Provided information →
◇ ◇ ◇ ◇ ◇ ◇ ◇

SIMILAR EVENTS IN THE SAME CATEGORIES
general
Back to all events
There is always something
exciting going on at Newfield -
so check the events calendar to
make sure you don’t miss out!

◇ ◇ ◇ ◇ ◇ ◇ ◇

Exercise requirements → Everything in the listing above should be duplicated exactly.

Reply →
SIMILAR EVENTS IN THE SAME CATEGORIES
general
Back to all events
There is always something
exciting going on at Newfield -
so check the events calendar to
make sure you don’t miss out!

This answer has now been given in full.